________________ CM . . . . Volume IX Number 3. . . . October 4, 2002

cover Parvana's Journey.

Deborah Ellis.
Toronto, ON: Groundwood, 2002.
199 pp., pbk. & cl., $7.95 (pbk.), $18.95 (cl.).
ISBN 0-88899-519-9 (pbk.), ISBN 0-88899-514-8 (cl.)
.

Subject Headings:
Women-Afghanistan-Social Conditions-Juvenile fiction.
Taliban-Juvenile fiction.

Grades 5-9 / Ages 10-14.

Review by Joan Marshall.

**** /4

 

excerpt:

"Someone's coming," she said, "across the mine field."

Asif turned and looked where she was pointing.

"I think it's a girl," he said.

"I think you're right," Parvana said, seeing the chador flow out from the girl's head as she ran toward them.

"Do you think she's real?" Asif asked.

Parvana wasn't prepared to guess. Things that seemed real to her turned out to be things she had just dreamed up. "We can't both be imagining her, can we?" Before they had time to wonder, the girl herself was there.

"Children!" she exclaimed. "It's been ages since I've seen children!" She bent down to hug them. Parvana and Asif were too stunned to hug her back. The girl was smaller than Asif. She wore a filthy green chador over her hair. "And you have a baby. Oh, this is wonderful! Did anybody die?"

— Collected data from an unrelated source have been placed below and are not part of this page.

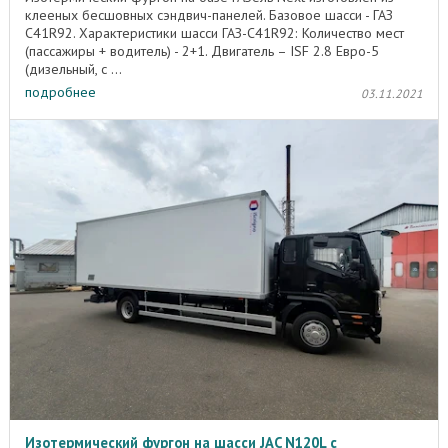
клееных бесшовных сэндвич-панелей. Базовое шасси - ГАЗ
C41R92. Характеристики шасси ГАЗ-C41R92: Количество мест
(пассажиры + водитель) - 2+1. Двигатель – ISF 2.8 Евро-5
(дизельный, с ...
подробнее
03.11.2021
Изотермический фургон на шасси JAC N120L с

It is easy to ignore or forget about the plight of civilians during wartime as the media highlight instead the roles played by opposing militaries. In Parvana's Journey, a sequel to the award winning The Breadwinner, Deborah Ellis shows us the horrific situations that war can bring for all, but particularly for children. As the story opens, 13-year-old Parvana, disguised as a boy, is burying her father who has succumbed to illness. She and her father had set out into war torn Afghanistan to search for her mother and three other siblings. Fleeing from the Taliban who want to conscript her, Parvana walks from village to village, sometimes begging and asking for work, always hungry. In one bombed out village, she finds a baby boy she names Hassan, and in a cave she discovers a crippled young boy, Arif, who has lost a leg. Trapped in a mine field, they are rescued by eight year old Leila who is alone trying to look after her old grandmother. Bombs force them to be on the move again until finally they arrive in a refugee camp where Parvana finds her mother and sisters but looks into the face of death again when Leila runs into a mine field to gather food parcels.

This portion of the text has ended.